From the first line to the last, give the records again exactly and skip the pictures.

[Pixel coordinate grounding data]
----
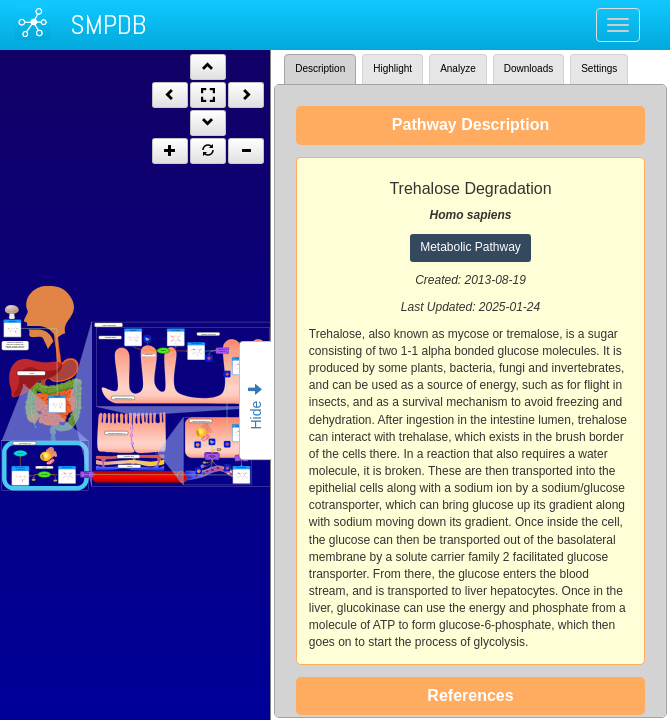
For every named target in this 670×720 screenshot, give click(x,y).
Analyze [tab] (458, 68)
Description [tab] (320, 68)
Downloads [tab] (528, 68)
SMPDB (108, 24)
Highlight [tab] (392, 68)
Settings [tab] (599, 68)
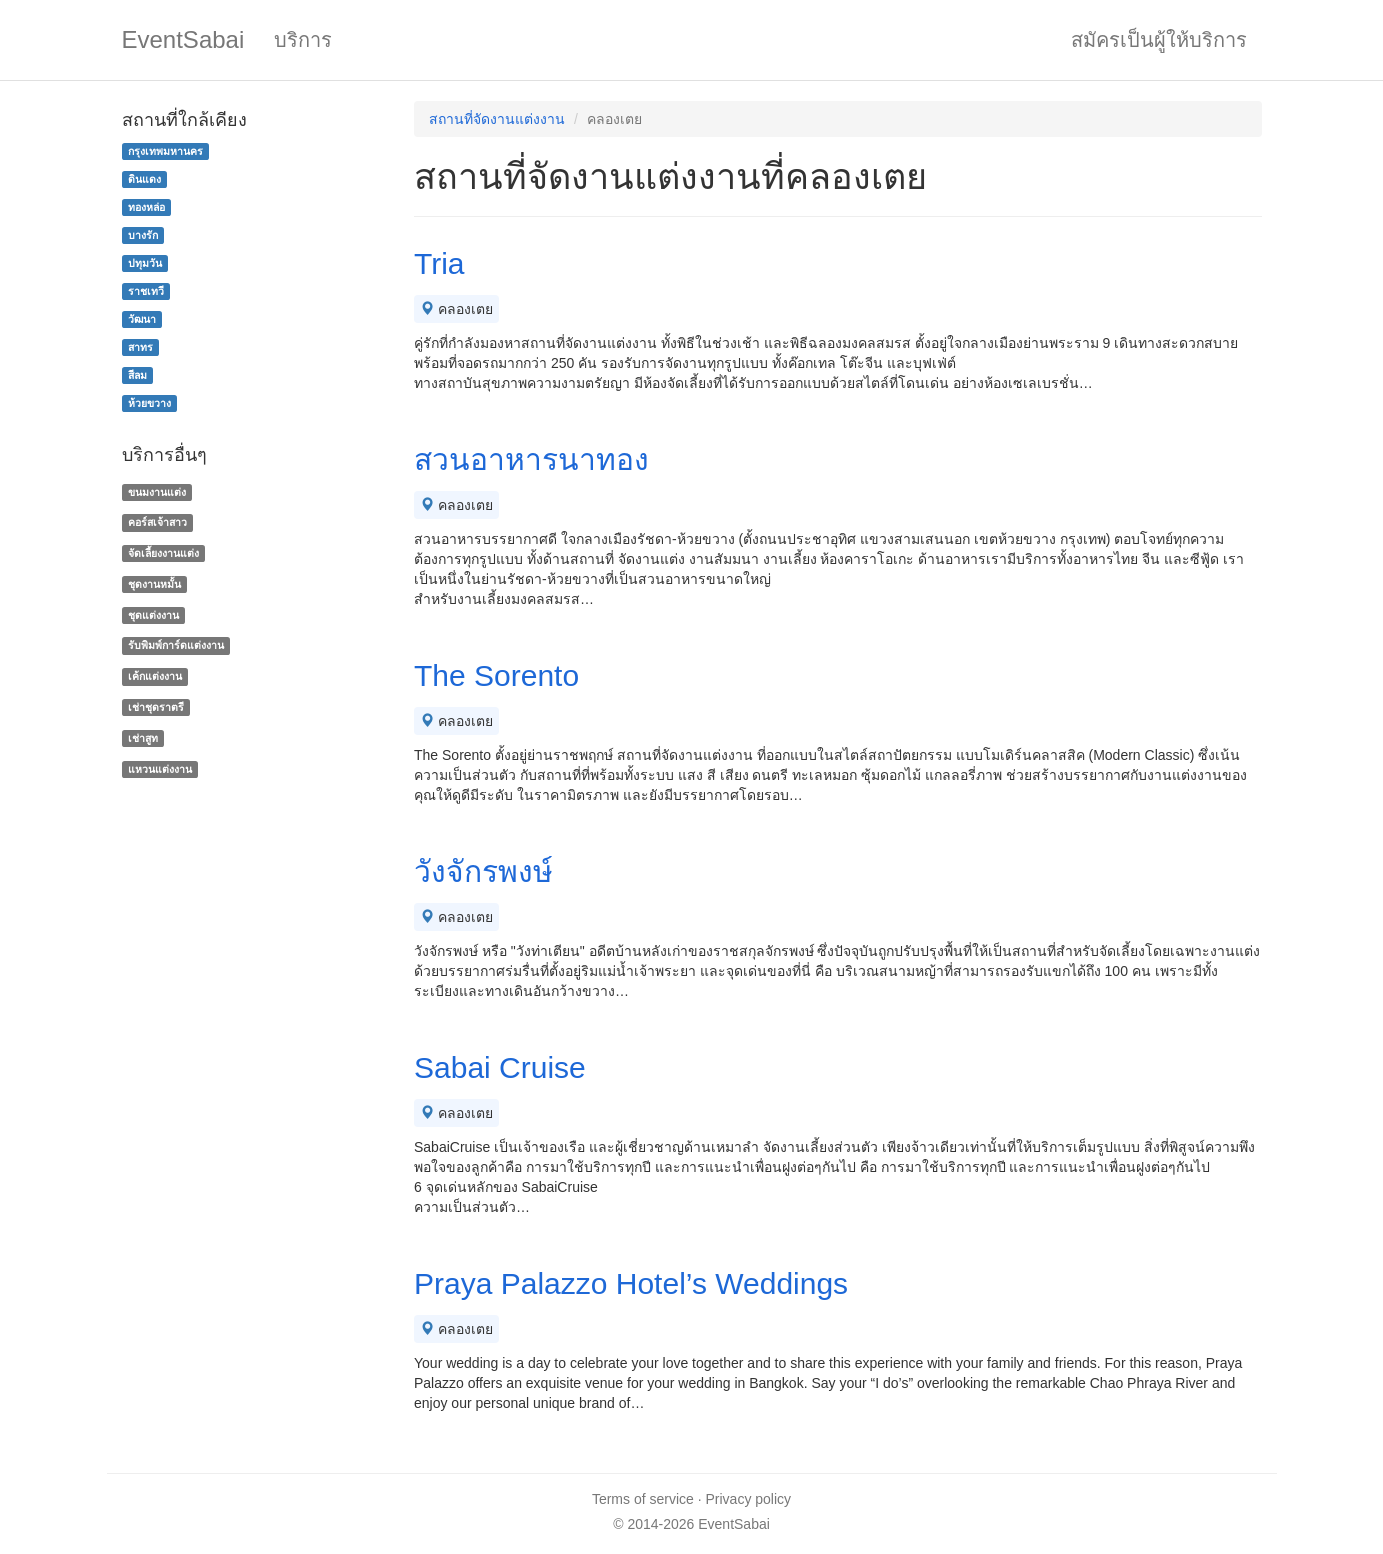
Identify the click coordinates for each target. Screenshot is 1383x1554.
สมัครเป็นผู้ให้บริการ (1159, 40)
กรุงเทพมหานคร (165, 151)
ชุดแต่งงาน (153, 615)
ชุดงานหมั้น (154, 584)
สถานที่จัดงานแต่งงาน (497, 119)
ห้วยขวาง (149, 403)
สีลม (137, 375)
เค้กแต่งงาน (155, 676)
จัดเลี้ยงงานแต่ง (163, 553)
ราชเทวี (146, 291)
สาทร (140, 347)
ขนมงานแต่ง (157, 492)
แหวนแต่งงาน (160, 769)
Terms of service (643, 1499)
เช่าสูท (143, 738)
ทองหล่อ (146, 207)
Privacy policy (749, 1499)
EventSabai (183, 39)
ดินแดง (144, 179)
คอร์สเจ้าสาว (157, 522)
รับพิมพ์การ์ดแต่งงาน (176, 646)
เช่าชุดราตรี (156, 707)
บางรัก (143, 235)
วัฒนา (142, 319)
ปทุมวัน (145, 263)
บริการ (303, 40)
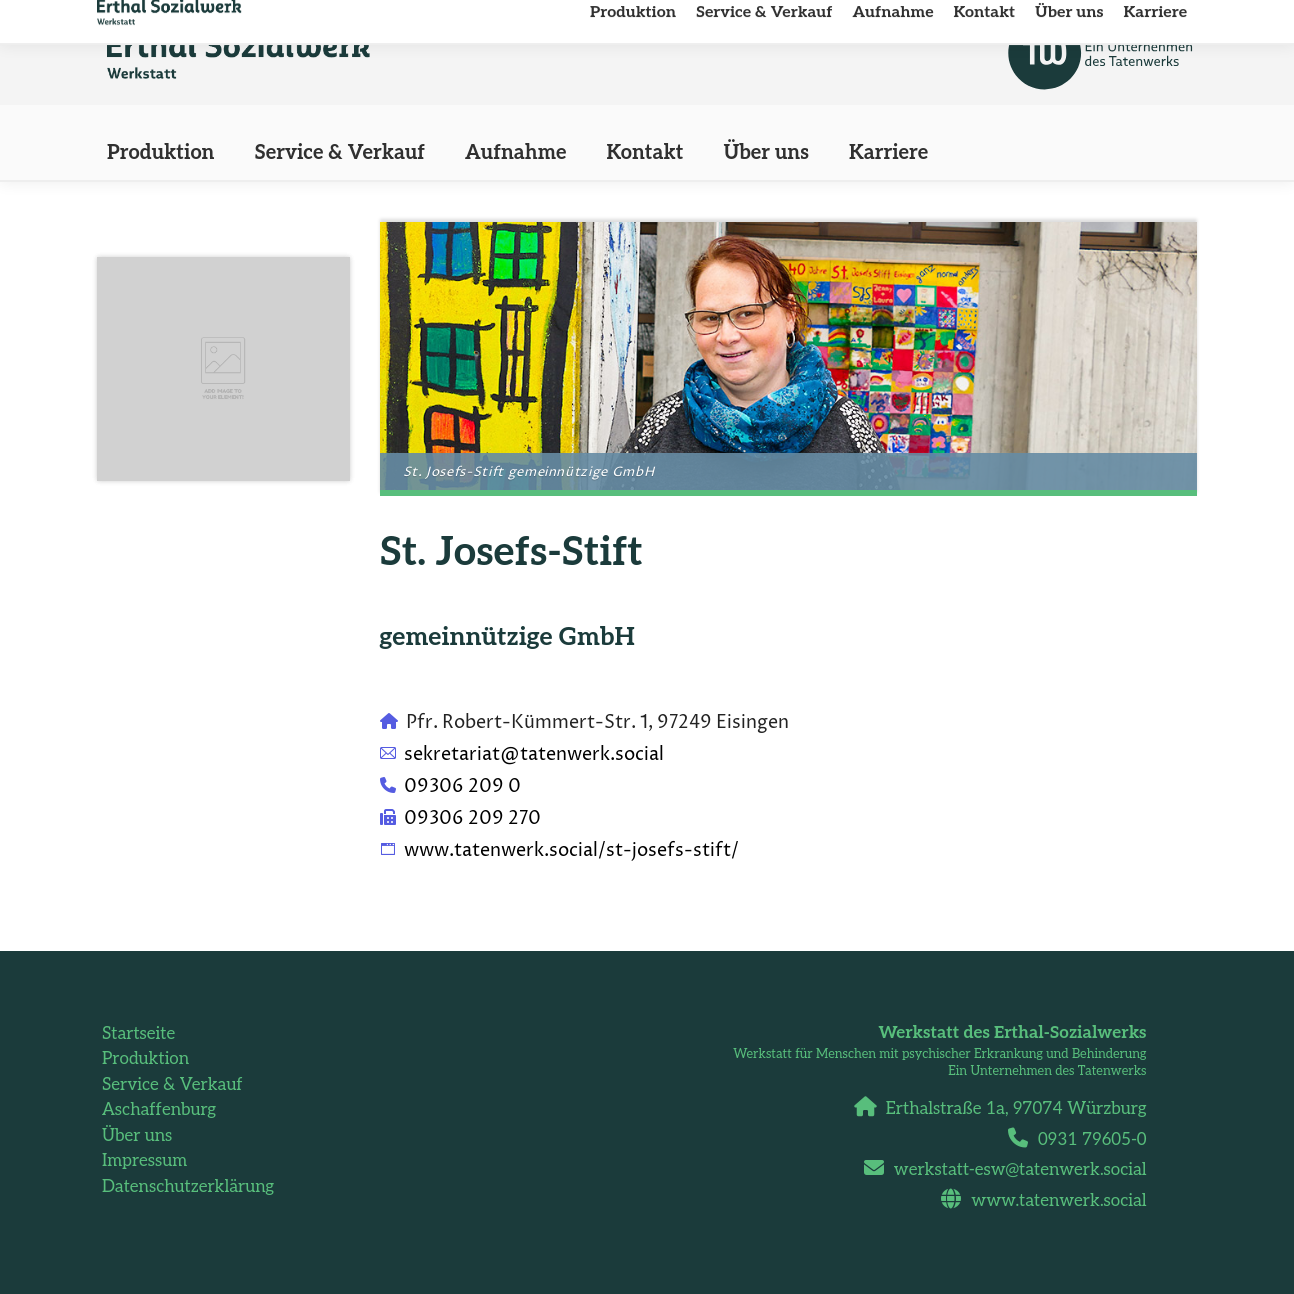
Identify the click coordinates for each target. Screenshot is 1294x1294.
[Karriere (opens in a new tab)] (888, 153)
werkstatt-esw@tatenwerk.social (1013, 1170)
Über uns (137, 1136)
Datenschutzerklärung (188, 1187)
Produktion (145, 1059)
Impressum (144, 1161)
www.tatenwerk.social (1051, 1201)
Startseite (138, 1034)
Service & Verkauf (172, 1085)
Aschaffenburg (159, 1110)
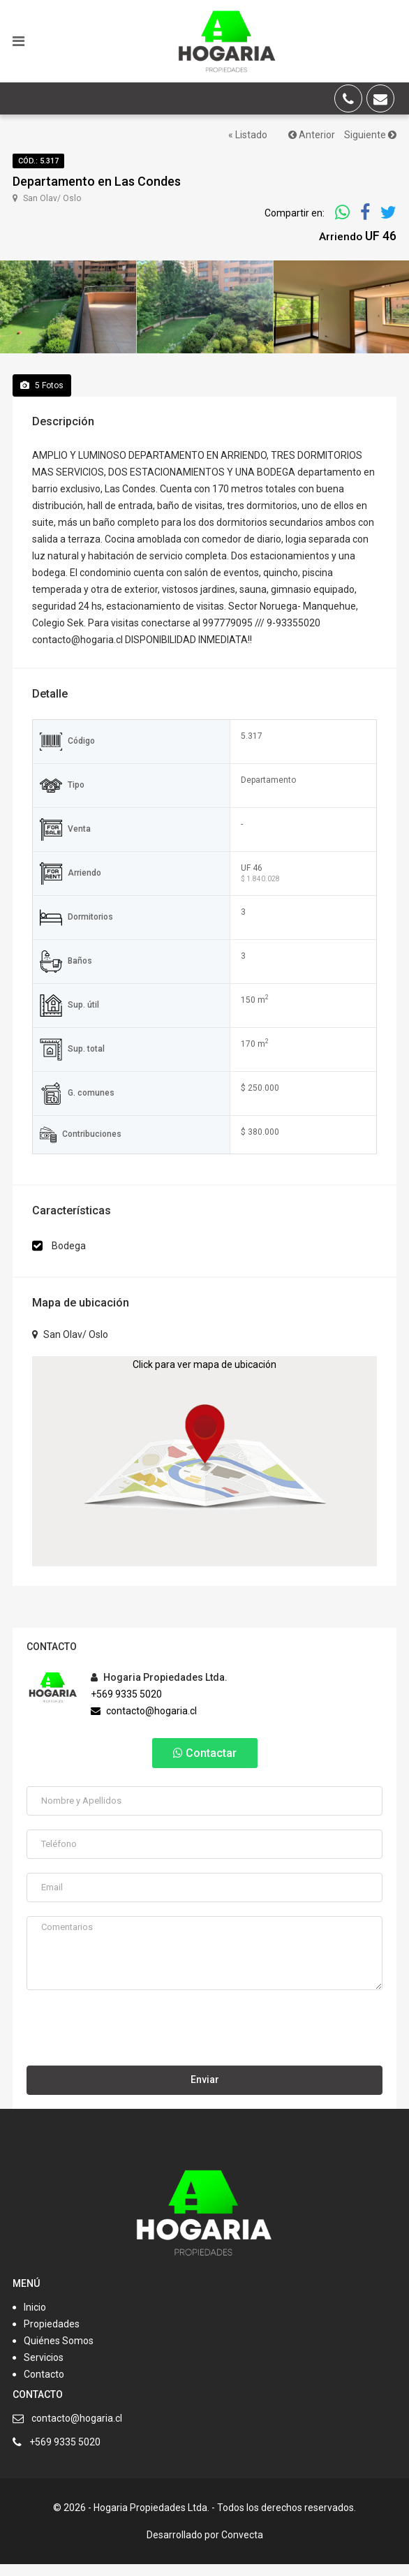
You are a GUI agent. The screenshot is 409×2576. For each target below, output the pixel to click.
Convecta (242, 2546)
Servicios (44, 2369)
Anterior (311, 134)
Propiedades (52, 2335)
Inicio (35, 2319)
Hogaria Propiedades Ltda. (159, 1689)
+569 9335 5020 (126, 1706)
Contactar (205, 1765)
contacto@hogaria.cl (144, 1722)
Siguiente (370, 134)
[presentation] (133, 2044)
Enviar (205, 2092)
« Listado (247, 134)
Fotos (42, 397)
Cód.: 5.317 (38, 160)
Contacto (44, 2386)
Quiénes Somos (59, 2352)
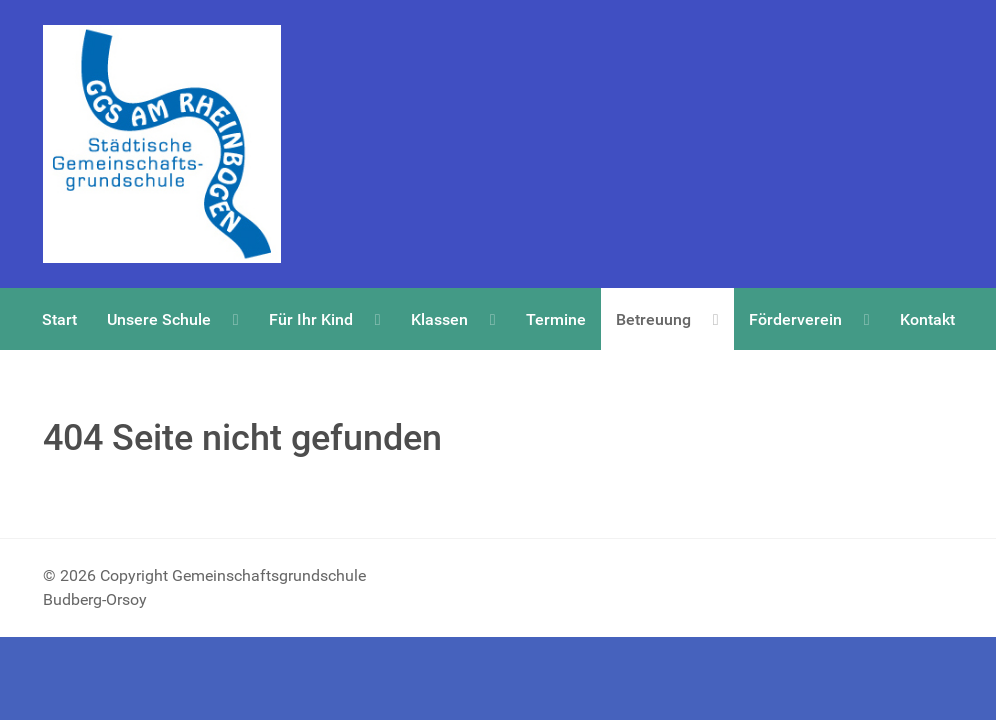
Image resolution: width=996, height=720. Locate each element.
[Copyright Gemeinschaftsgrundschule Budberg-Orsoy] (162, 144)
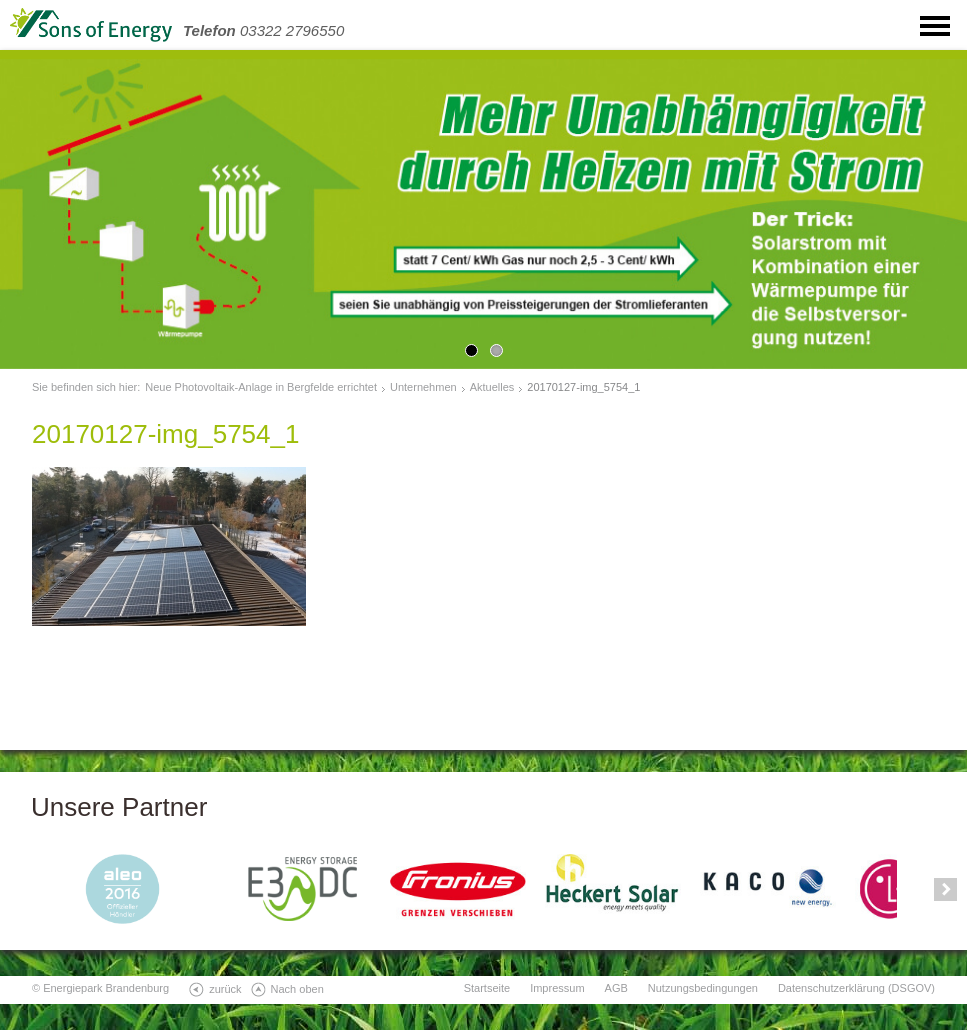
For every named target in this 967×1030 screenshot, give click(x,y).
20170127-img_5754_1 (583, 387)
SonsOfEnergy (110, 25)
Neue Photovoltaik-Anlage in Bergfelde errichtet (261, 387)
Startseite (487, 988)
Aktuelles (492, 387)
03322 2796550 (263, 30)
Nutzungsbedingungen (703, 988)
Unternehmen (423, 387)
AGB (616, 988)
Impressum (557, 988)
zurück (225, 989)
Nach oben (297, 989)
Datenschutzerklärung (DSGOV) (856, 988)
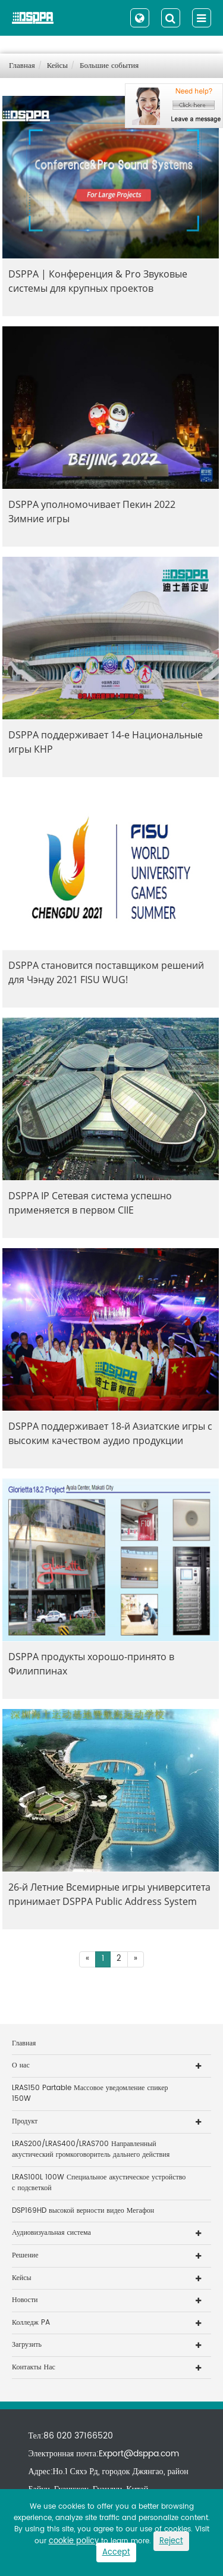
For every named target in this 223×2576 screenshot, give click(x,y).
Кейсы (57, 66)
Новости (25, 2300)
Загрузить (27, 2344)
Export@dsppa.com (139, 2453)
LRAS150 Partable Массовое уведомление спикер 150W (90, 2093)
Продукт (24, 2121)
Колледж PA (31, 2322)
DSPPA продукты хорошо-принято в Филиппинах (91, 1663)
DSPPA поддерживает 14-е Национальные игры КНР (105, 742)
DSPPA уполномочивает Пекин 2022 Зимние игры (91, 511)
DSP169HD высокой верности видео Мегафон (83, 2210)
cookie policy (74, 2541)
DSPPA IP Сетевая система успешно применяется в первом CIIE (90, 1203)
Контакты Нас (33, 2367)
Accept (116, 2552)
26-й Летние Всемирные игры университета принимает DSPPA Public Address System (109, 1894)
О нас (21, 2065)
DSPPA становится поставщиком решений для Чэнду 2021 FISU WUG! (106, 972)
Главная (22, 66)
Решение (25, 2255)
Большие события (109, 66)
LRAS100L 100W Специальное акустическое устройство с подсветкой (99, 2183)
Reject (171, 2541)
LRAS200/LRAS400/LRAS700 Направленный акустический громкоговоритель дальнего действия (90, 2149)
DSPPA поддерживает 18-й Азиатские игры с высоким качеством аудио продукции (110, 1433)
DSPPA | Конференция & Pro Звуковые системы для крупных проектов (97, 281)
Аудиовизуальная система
----
[Your response]
For every named target in this 670×720 screenshot, give click(x,y).
Analyze [tab] (458, 68)
Description [tab] (320, 68)
Downloads [tab] (528, 68)
SMPDB (108, 24)
Highlight [tab] (392, 68)
Settings [tab] (599, 68)
Identify the click coordinates for each target. Screenshot is 1383x1554.
สมัครเป็นผู้ให้บริการ (1159, 40)
กรุงเทพมหานคร (165, 151)
ชุดแต่งงาน (153, 615)
ชุดงานหมั้น (154, 584)
สถานที่จัดงานแต่งงาน (497, 119)
ห้วยขวาง (149, 403)
สีลม (137, 375)
เค้กแต่งงาน (155, 676)
จัดเลี้ยงงานแต่ง (163, 553)
ราชเทวี (146, 291)
สาทร (140, 347)
ขนมงานแต่ง (157, 492)
แหวนแต่งงาน (160, 769)
Terms of service (643, 1499)
เช่าสูท (143, 738)
ทองหล่อ (146, 207)
Privacy policy (749, 1499)
EventSabai (183, 39)
ดินแดง (144, 179)
คอร์สเจ้าสาว (157, 522)
รับพิมพ์การ์ดแต่งงาน (176, 646)
เช่าชุดราตรี (156, 707)
บางรัก (143, 235)
วัฒนา (142, 319)
ปทุมวัน (145, 263)
บริการ (303, 40)
Identify the click coordinates for each target. Screenshot is 1294x1294.
[Karriere (opens in a new tab)] (888, 153)
werkstatt-esw@tatenwerk.social (1013, 1170)
Über uns (137, 1136)
Datenschutzerklärung (188, 1187)
Produktion (145, 1059)
Impressum (144, 1161)
www.tatenwerk.social (1051, 1201)
Startseite (138, 1034)
Service & Verkauf (172, 1085)
Aschaffenburg (159, 1110)
You are a GUI agent. The screenshot is 409×2576. For each target below, output the pixel to click.
Convecta (242, 2546)
Servicios (44, 2369)
Anterior (311, 134)
Propiedades (52, 2335)
Inicio (35, 2319)
Hogaria Propiedades Ltda. (159, 1689)
+569 9335 5020 (126, 1706)
Contactar (205, 1765)
contacto@hogaria.cl (144, 1722)
Siguiente (370, 134)
[presentation] (133, 2044)
Enviar (205, 2092)
« Listado (247, 134)
Fotos (42, 397)
Cód.: 5.317 (38, 160)
Contacto (44, 2386)
Quiénes Somos (59, 2352)
Image resolution: width=996, height=720. Locate each element.
[Copyright Gemeinschaftsgrundschule Budberg-Orsoy] (162, 144)
For every named target in this 967×1030 screenshot, give click(x,y).
20170127-img_5754_1 (583, 387)
SonsOfEnergy (110, 25)
Neue Photovoltaik-Anlage in Bergfelde errichtet (261, 387)
Startseite (487, 988)
Aktuelles (492, 387)
03322 2796550 (263, 30)
Nutzungsbedingungen (703, 988)
Unternehmen (423, 387)
AGB (616, 988)
Impressum (557, 988)
zurück (225, 989)
Nach oben (297, 989)
Datenschutzerklärung (DSGOV) (856, 988)
For every named target in this 223×2576 screenshot, give click(x,y).
Кейсы (57, 66)
Новости (25, 2300)
Загрузить (27, 2344)
Export@dsppa.com (139, 2453)
LRAS150 Partable Массовое уведомление спикер 150W (90, 2093)
Продукт (24, 2121)
Колледж PA (31, 2322)
DSPPA продукты хорошо-принято в Филиппинах (91, 1663)
DSPPA поддерживает 14-е Национальные игры КНР (105, 742)
DSPPA уполномочивает Пекин 2022 Зимние игры (91, 511)
DSP169HD высокой верности видео Мегафон (83, 2210)
cookie policy (74, 2541)
DSPPA IP Сетевая система успешно применяется в первом CIIE (90, 1203)
Контакты Нас (33, 2367)
Accept (116, 2552)
26-й Летние Всемирные игры университета принимает DSPPA Public Address System (109, 1894)
О нас (21, 2065)
DSPPA становится поставщиком решений для Чэнду 2021 FISU WUG! (106, 972)
Главная (22, 66)
Решение (25, 2255)
Большие события (109, 66)
LRAS100L 100W Специальное акустическое устройство с подсветкой (99, 2183)
Reject (171, 2541)
LRAS200/LRAS400/LRAS700 Направленный акустический громкоговоритель дальнего действия (90, 2149)
DSPPA поддерживает 18-й Азиатские игры с высоким качеством аудио продукции (110, 1433)
DSPPA | Конференция & Pro Звуковые системы для крупных проектов (97, 281)
Аудиовизуальная система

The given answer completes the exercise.